■ What you should do
State how many lines in the listing below hold the string "years"; nothing else is wanted.

■ Input records
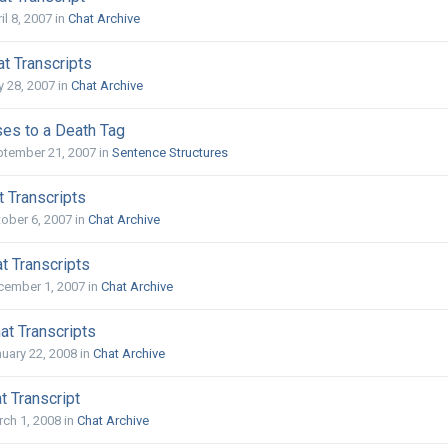
il 8, 2007
in
Chat Archive
t Transcripts
y 28, 2007
in
Chat Archive
es to a Death Tag
ptember 21, 2007
in
Sentence Structures
 Transcripts
ober 6, 2007
in
Chat Archive
t Transcripts
cember 1, 2007
in
Chat Archive
at Transcripts
uary 22, 2008
in
Chat Archive
t Transcript
ch 1, 2008
in
Chat Archive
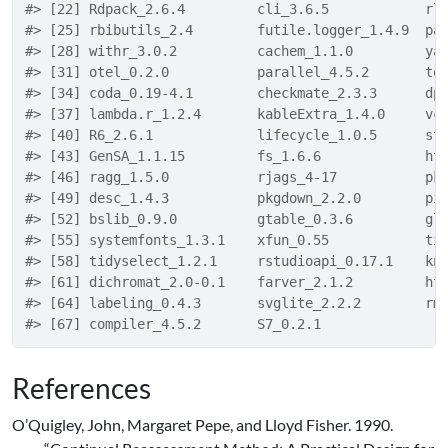
#> [22] Rdpack_2.6.4         cli_3.6.5            rl
#> [25] rbibutils_2.4        futile.logger_1.4.9  pa
#> [28] withr_3.0.2          cachem_1.1.0         ya
#> [31] otel_0.2.0           parallel_4.5.2       to
#> [34] coda_0.19-4.1        checkmate_2.3.3      dp
#> [37] lambda.r_1.2.4       kableExtra_1.4.0     vc
#> [40] R6_2.6.1             lifecycle_1.0.5      st
#> [43] GenSA_1.1.15         fs_1.6.6             ht
#> [46] ragg_1.5.0           rjags_4-17           pk
#> [49] desc_1.4.3           pkgdown_2.2.0        pi
#> [52] bslib_0.9.0          gtable_0.3.6         gl
#> [55] systemfonts_1.3.1    xfun_0.55            ti
#> [58] tidyselect_1.2.1     rstudioapi_0.17.1    kn
#> [61] dichromat_2.0-0.1    farver_2.1.2         ht
#> [64] labeling_0.4.3       svglite_2.2.2        rm
#> [67] compiler_4.5.2       S7_0.2.1
References
O’Quigley, John, Margaret Pepe, and Lloyd Fisher. 1990.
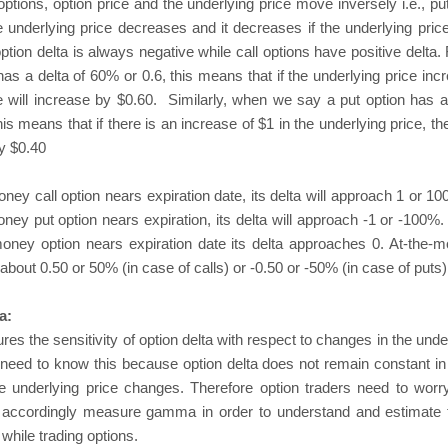
options, option price and the underlying price move inversely i.e., pu
e underlying price decreases and it decreases if the underlying pric
ption delta is always negative while call options have positive delta.
n has a delta of 60% or 0.6, this means that if the underlying price in
ce will increase by $0.60. Similarly, when we say a put option has a
his means that if there is an increase of $1 in the underlying price, th
y $0.40
ney call option nears expiration date, its delta will approach 1 or 10
ney put option nears expiration, its delta will approach -1 or -100%.
money option nears expiration date its delta approaches 0. At-the-
 about 0.50 or 50% (in case of calls) or -0.50 or -50% (in case of puts)
a:
the sensitivity of option delta with respect to changes in the under
need to know this because option delta does not remain constant in r
 underlying price changes. Therefore option traders need to worry
d accordingly measure gamma in order to understand and estimate t
while trading options.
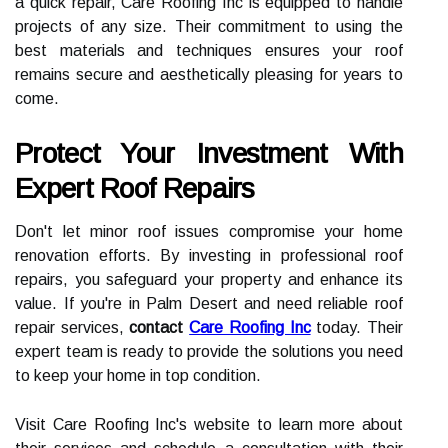
a quick repair, Care Roofing Inc is equipped to handle
projects of any size. Their commitment to using the
best materials and techniques ensures your roof
remains secure and aesthetically pleasing for years to
come.
Protect Your Investment With
Expert Roof Repairs
Don't let minor roof issues compromise your home
renovation efforts. By investing in professional roof
repairs, you safeguard your property and enhance its
value. If you're in Palm Desert and need reliable roof
repair services,
contact
Care Roofing Inc
today. Their
expert team is ready to provide the solutions you need
to keep your home in top condition.
Visit Care Roofing Inc's website to learn more about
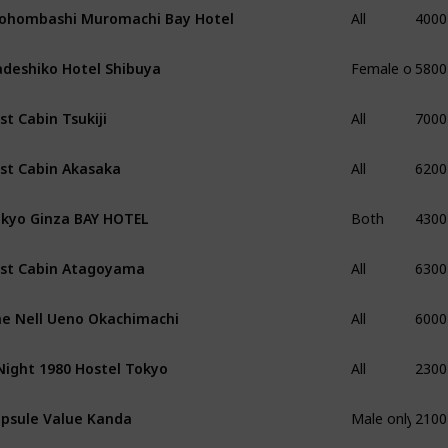
4000
ohombashi Muromachi Bay Hotel
All
5800
deshiko Hotel Shibuya
Female only
7000
rst Cabin Tsukiji
All
6200
rst Cabin Akasaka
All
4300
kyo Ginza BAY HOTEL
Both
6300
rst Cabin Atagoyama
All
6000
e Nell Ueno Okachimachi
All
2300
Night 1980 Hostel Tokyo
All
2100
psule Value Kanda
Male only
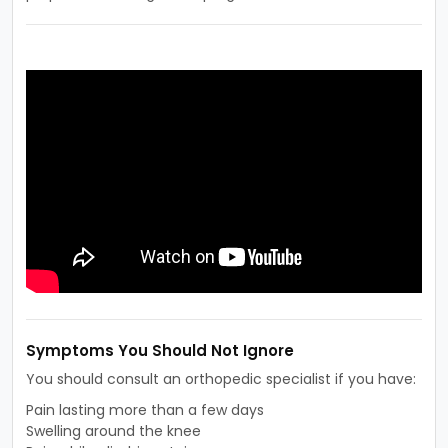
Symptoms You Should Not Ignore
You should consult an orthopedic specialist if you have:
Pain lasting more than a few days
Swelling around the knee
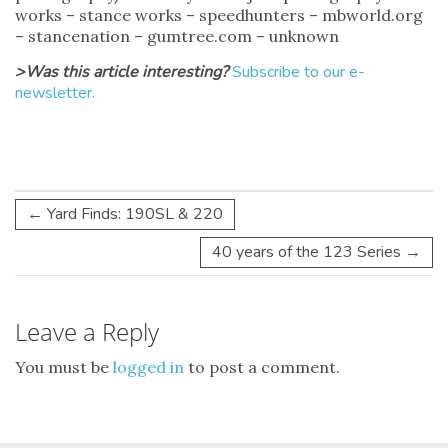
works – stance works – speedhunters – mbworld.org
– stancenation – gumtree.com – unknown
>Was this article interesting?
Subscribe to our e-
newsletter.
←
Yard Finds: 190SL & 220
40 years of the 123 Series
→
Leave a Reply
You must be
logged in
to post a comment.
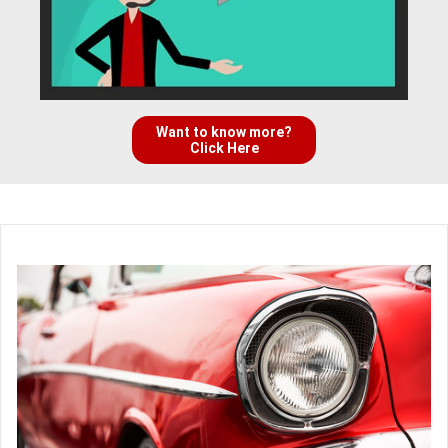
Want to know more?
Click Here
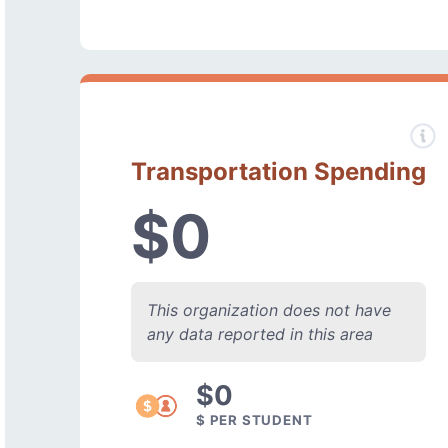
Transportation Spending
$0
This organization does not have
any data reported in this area
$0
$ PER STUDENT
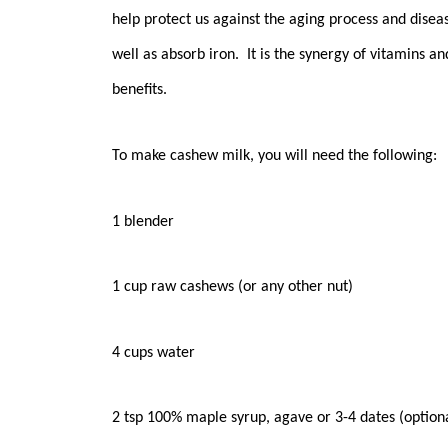
help protect us against the aging process and disea
well as absorb iron. It is the synergy of vitamins a
benefits.
To make cashew milk, you will need the following:
1 blender
1 cup raw cashews (or any other nut)
4 cups water
2 tsp 100% maple syrup, agave or 3-4 dates (option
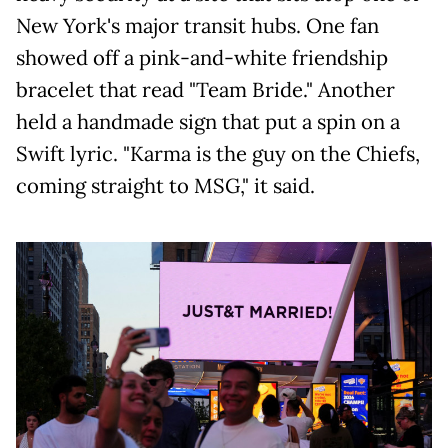
New York's major transit hubs. One fan
showed off a pink-and-white friendship
bracelet that read "Team Bride." Another
held a handmade sign that put a spin on a
Swift lyric. "Karma is the guy on the Chiefs,
coming straight to MSG," it said.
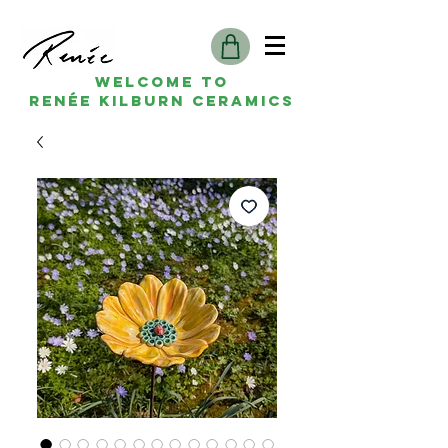
Welcome to
Renée kilburn ceramics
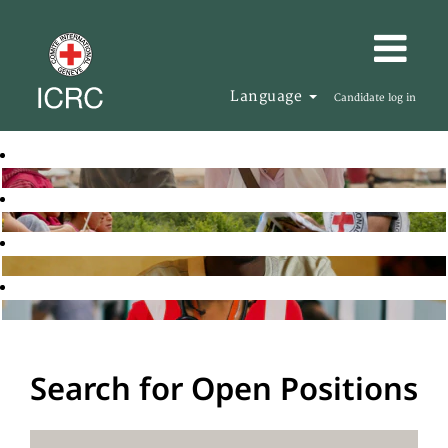
Language
Candidate log in
Search for Open Positions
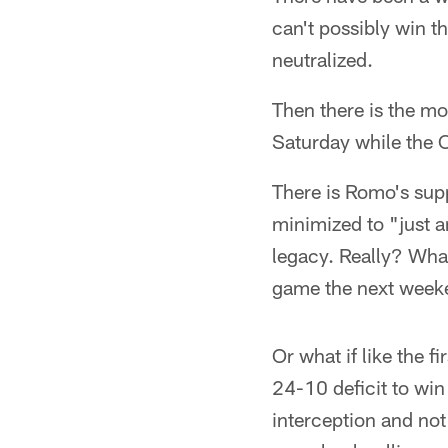
can't possibly win t
neutralized.
Then there is the m
Saturday while the C
There is Romo's sup
minimized to "just a
legacy. Really? What
game the next week
Or what if like the 
24-10 deficit to win
interception and not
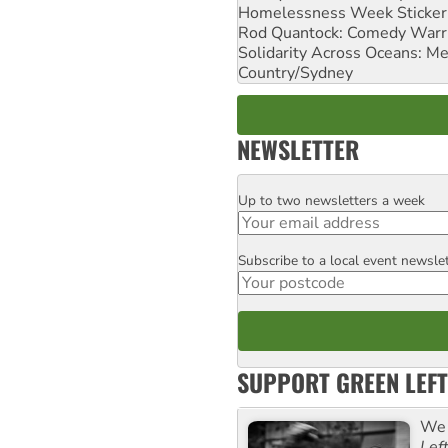
Homelessness Week Stickeri
Rod Quantock: Comedy Warr
Solidarity Across Oceans: Me
Country/Sydney
NEWSLETTER
Up to two newsletters a week
Email
Subscribe to a local event newsle
Postcode
SUPPORT GREEN LEFT
We 
Lef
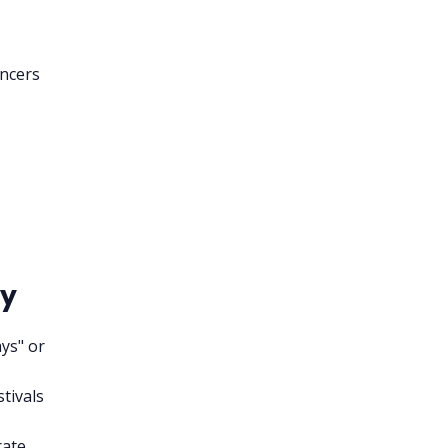
encers
cy
ys" or
stivals
rate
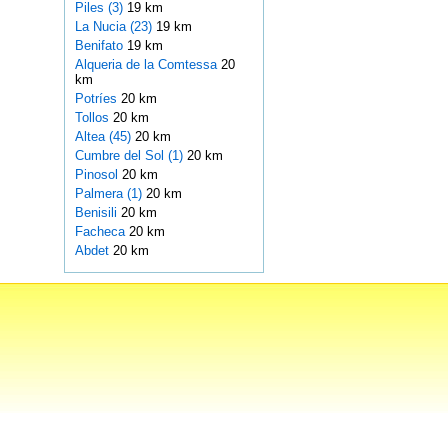
Piles (3)
19 km
La Nucia (23)
19 km
Benifato
19 km
Alqueria de la Comtessa
20
km
Potríes
20 km
Tollos
20 km
Altea (45)
20 km
Cumbre del Sol (1)
20 km
Pinosol
20 km
Palmera (1)
20 km
Benisili
20 km
Facheca
20 km
Abdet
20 km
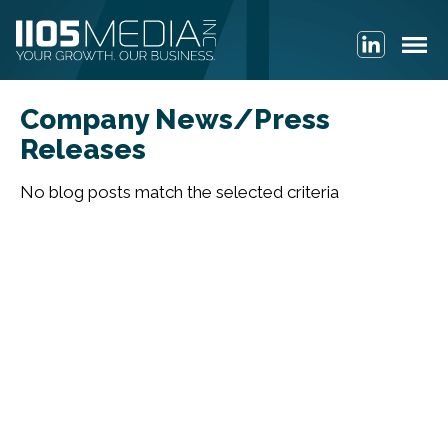
Company News/Press
Releases
No blog posts match the selected criteria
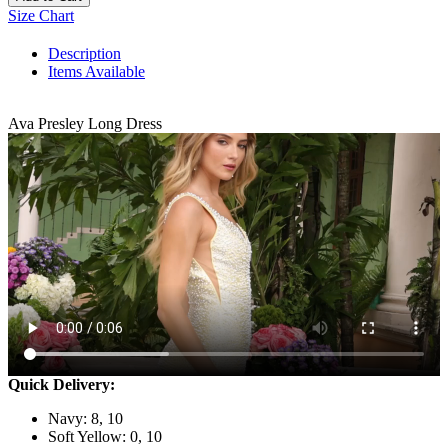
Size Chart
Description
Items Available
Ava Presley Long Dress
Quick Delivery:
Navy: 8, 10
Soft Yellow: 0, 10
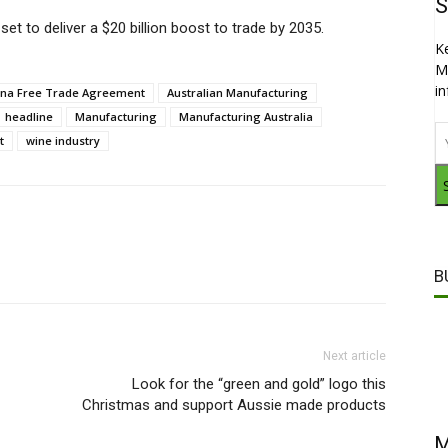
S
et to deliver a $20 billion boost to trade by 2035.
K
M
i
hina Free Trade Agreement
Australian Manufacturing
headline
Manufacturing
Manufacturing Australia
t
wine industry
B
Next article
Look for the “green and gold” logo this
Christmas and support Aussie made products
M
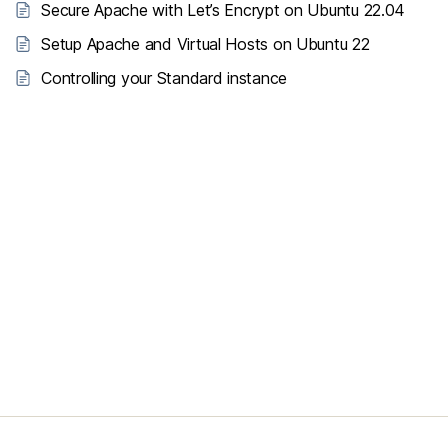
Secure Apache with Let’s Encrypt on Ubuntu 22.04
Setup Apache and Virtual Hosts on Ubuntu 22
Controlling your Standard instance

■ Exercise answer
2